The document outlines a Technical Support Package from NASA regarding the software developed for identifying trends in Deep Space Network (DSN) monitor data, designated as NPO-42107. This software represents a significant advancement in the analysis of DSN data, which is crucial for both manned and unmanned space missions.

The primary function of the software is to analyze DSN monitor data for changes in critical parameters. It employs proven numerical techniques to detect statistically significant trends and then translates these numeric results into a symbolic form. This symbolic characterization allows for integration with existing model-based reasoning tools, enhancing the interpretability and usability of the data.

Historically, trend analysis in DSN data relied on manual plotting and visual inspection, which was time-consuming and prone to human error. The introduction of this software marks a substantial improvement, as it automates the process and provides a more reliable means of trend detection. The software has been tested extensively, analyzing thousands of hours of real-time and archived monitor data, with results verified by experts in the field.

The software is designed to be versatile, running on various platforms, including SUN, HP, Intel, and Apple MACs, as well as flight processors. It can be distributed in both source code and binary formats and requires a LISP compiler for operation. Its memory requirements are flexible, depending on the applications it supports, and it is implemented as a library package that integrates into different environments.

This capability is particularly valuable for the Common Automation Engine (CAE) at Goldstone, where it is currently in 24/7 use in a shadow mode.
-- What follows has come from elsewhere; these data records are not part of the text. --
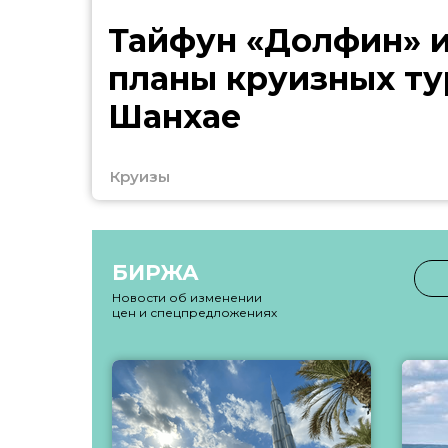
Тайфун «Долфин» 
планы круизных ту
Шанхае
Круизы
БИРЖА
Новости об изменении
цен и спецпредложениях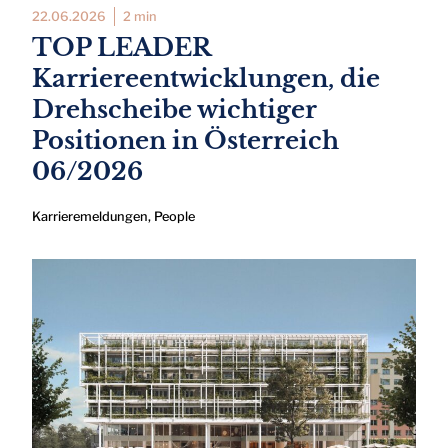
22.06.2026
2 min
TOP LEADER
Karriereentwicklungen, die
Drehscheibe wichtiger
Positionen in Österreich
06/2026
Karrieremeldungen
,
People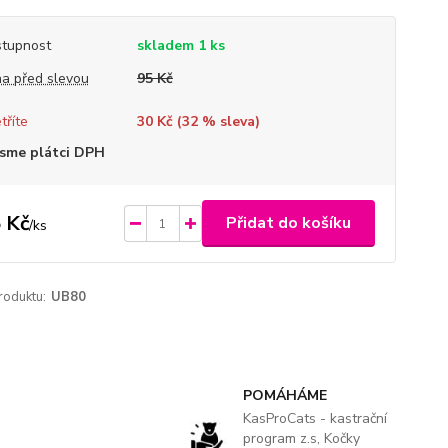
tupnost
skladem 1 ks
a před slevou
95 Kč
tříte
30 Kč (
32
% sleva)
sme plátci DPH
 Kč
Přidat do košíku
/
ks
roduktu:
UB80
POMÁHÁME
KasProCats - kastrační
program z.s, Kočky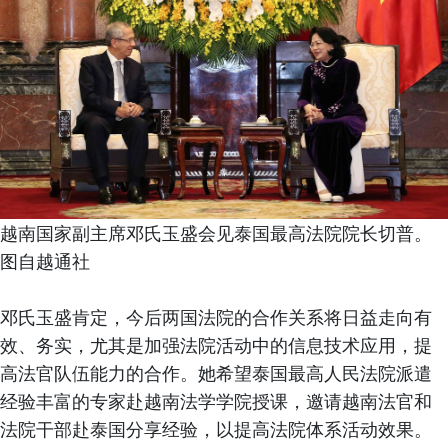
越南国家副主席邓氏玉盛会见泰国最高法院院长切普。
图自越通社
邓氏玉盛肯定，今后两国法院的合作关系将日益走向有
效、务实，尤其是加强法院活动中的信息技术应用，提
高法官队伍能力的合作。她希望泰国最高人民法院派遣
经验丰富的专家赴越南法学学院授课，邀请越南法官和
法院干部赴泰国分享经验，以提高法院体系活动效果。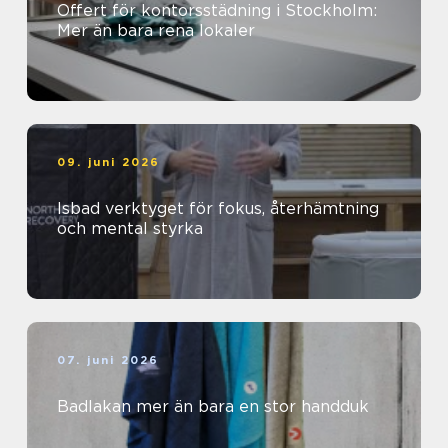
Offert för kontorsstädning i Stockholm:
Mer än bara rena lokaler
09. juni 2026
Isbad verktyget för fokus, återhämtning
och mental styrka
07. juni 2026
Badlakan mer än bara en stor handduk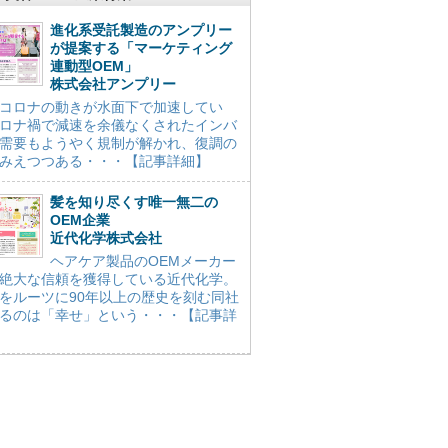
進化系受託製造のアンプリー
が提案する「マーケティング
連動型OEM」
株式会社アンプリー
コロナの動きが水面下で加速してい
ロナ禍で減速を余儀なくされたインバ
需要もようやく規制が解かれ、復調の
みえつつある・・・【記事詳細】
髪を知り尽くす唯一無二の
OEM企業
近代化学株式会社
ヘアケア製品のOEMメーカー
絶大な信頼を獲得している近代化学。
をルーツに90年以上の歴史を刻む同社
るのは「幸せ」という・・・【記事詳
The algorithms used in the software are domain-independent, making them applicable to a wide range of different applications beyond just DSN data analysis.

In summary, the document highlights a groundbreaking software tool that enhances the analysis of DSN monitor data, improving the efficiency and accuracy of trend detection in space exploration. This innovation not only streamlines data analysis but also supports the broader goals of NASA's aerospace-related developments, with potential applications in various scientific and commercial fields.